**Aim of the task**
Excluding pictures, retype the line with "кроме Tele2 в" and each line that follows it to the end of the data below, word for word.

**Data extracts**
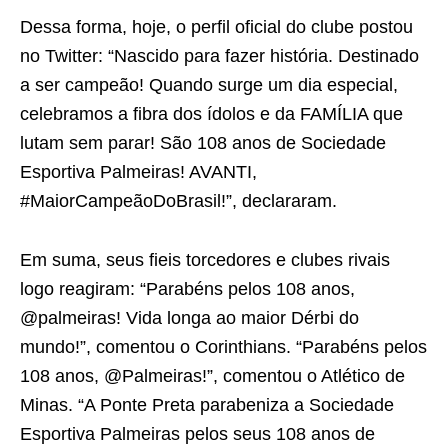
Dessa forma, hoje, o perfil oficial do clube postou
no Twitter: “Nascido para fazer história. Destinado
a ser campeão! Quando surge um dia especial,
celebramos a fibra dos ídolos e da FAMÍLIA que
lutam sem parar! São 108 anos de Sociedade
Esportiva Palmeiras! AVANTI,
#MaiorCampeãoDoBrasil!”, declararam.
Em suma, seus fieis torcedores e clubes rivais
logo reagiram: “Parabéns pelos 108 anos,
@palmeiras! Vida longa ao maior Dérbi do
mundo!”, comentou o Corinthians. “Parabéns pelos
108 anos, @Palmeiras!”, comentou o Atlético de
Minas. “A Ponte Preta parabeniza a Sociedade
Esportiva Palmeiras pelos seus 108 anos de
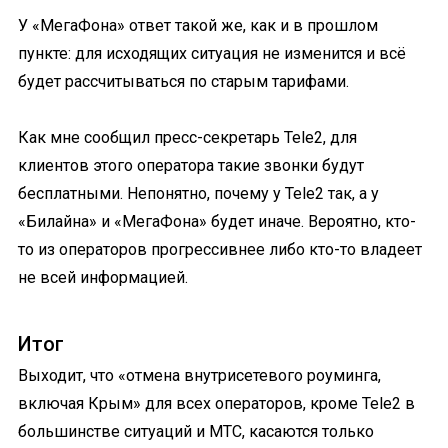
У «МегаФона» ответ такой же, как и в прошлом
пункте: для исходящих ситуация не изменится и всё
будет рассчитываться по старым тарифами.
Как мне сообщил пресс-секретарь Tele2, для
клиентов этого оператора такие звонки будут
бесплатными. Непонятно, почему у Tele2 так, а у
«Билайна» и «МегаФона» будет иначе. Вероятно, кто-
то из операторов прогрессивнее либо кто-то владеет
не всей информацией.
Итог
Выходит, что «отмена внутрисетевого роуминга,
включая Крым» для всех операторов, кроме Tele2 в
большинстве ситуаций и МТС, касаются только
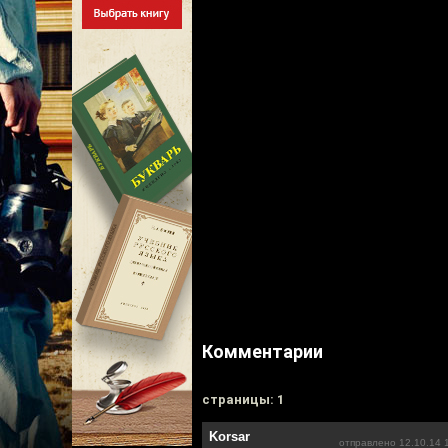
Комментарии
cтраницы: 1
Korsar
отправлено 12.10.14 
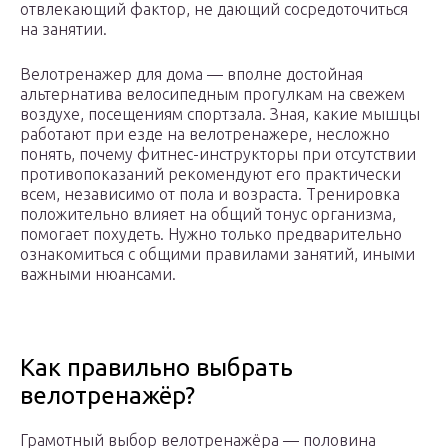
отвлекающий фактор, не дающий сосредоточиться
на занятии.
Велотренажер для дома — вполне достойная
альтернатива велосипедным прогулкам на свежем
воздухе, посещениям спортзала. Зная, какие мышцы
работают при езде на велотренажере, несложно
понять, почему фитнес-инструкторы при отсутствии
противопоказаний рекомендуют его практически
всем, независимо от пола и возраста. Тренировка
положительно влияет на общий тонус организма,
помогает похудеть. Нужно только предварительно
ознакомиться с общими правилами занятий, иными
важными нюансами.
Как правильно выбрать
велотренажёр?
Грамотный выбор велотренажёра — половина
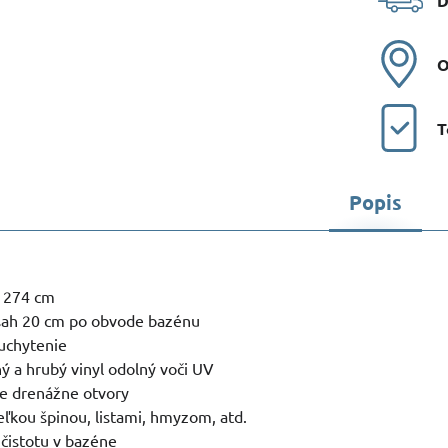
D
O
T
Popis
 274 cm
sah 20 cm po obvode bazénu
uchytenie
ný a hrubý vinyl odolný voči UV
je drenážne otvory
ľkou špinou, listami, hmyzom, atd.
 čistotu v bazéne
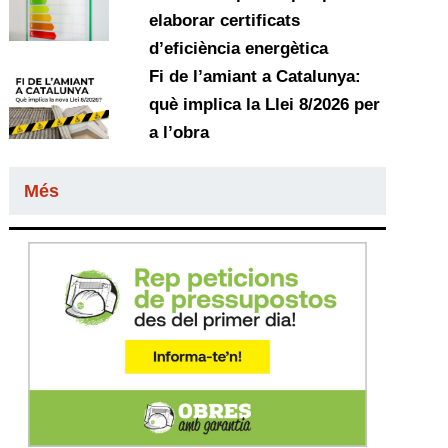
elaborar certificats
d’eficiència energètica
Fi de l’amiant a Catalunya:
què implica la Llei 8/2026 per
a l’obra
Més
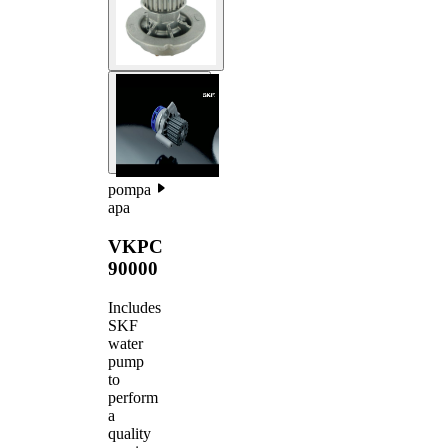
pompa
apa
VKPC
90000
Includes
SKF
water
pump
to
perform
a
quality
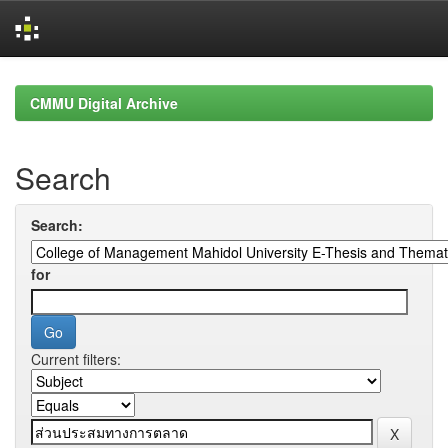
Skip
navigation
CMMU Digital Archive
Search
Search:
for
Current filters:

**Exercise answer**
включая Крым» для всех операторов, кроме Tele2 в
большинстве ситуаций и МТС, касаются только
Комментарии
cтраницы: 1
Korsar
отправлено 12.10.14 
отвлекающий фактор, не дающий сосредоточиться
на занятии.
Велотренажер для дома — вполне достойная
альтернатива велосипедным прогулкам на свежем
воздухе, посещениям спортзала. Зная, какие мышцы
работают при езде на велотренажере, несложно
понять, почему фитнес-инструкторы при отсутствии
противопоказаний рекомендуют его практически
всем, независимо от пола и возраста. Тренировка
положительно влияет на общий тонус организма,
помогает похудеть. Нужно только предварительно
ознакомиться с общими правилами занятий, иными
важными нюансами.
Как правильно выбрать
велотренажёр?
Грамотный выбор велотренажёра — половина
D
O
T
Popis
 274 cm
sah 20 cm po obvode bazénu
uchytenie
ný a hrubý vinyl odolný voči UV
je drenážne otvory
ľkou špinou, listami, hmyzom, atd.
 čistotu v bazéne
elaborar certificats
d’eficiència energètica
Fi de l’amiant a Catalunya:
què implica la Llei 8/2026 per
a l’obra
Més
pompa
apa
VKPC
90000
Includes
SKF
water
pump
to
perform
a
quality
Skip
navigation
CMMU Digital Archive
Search
Search:
for
Current filters:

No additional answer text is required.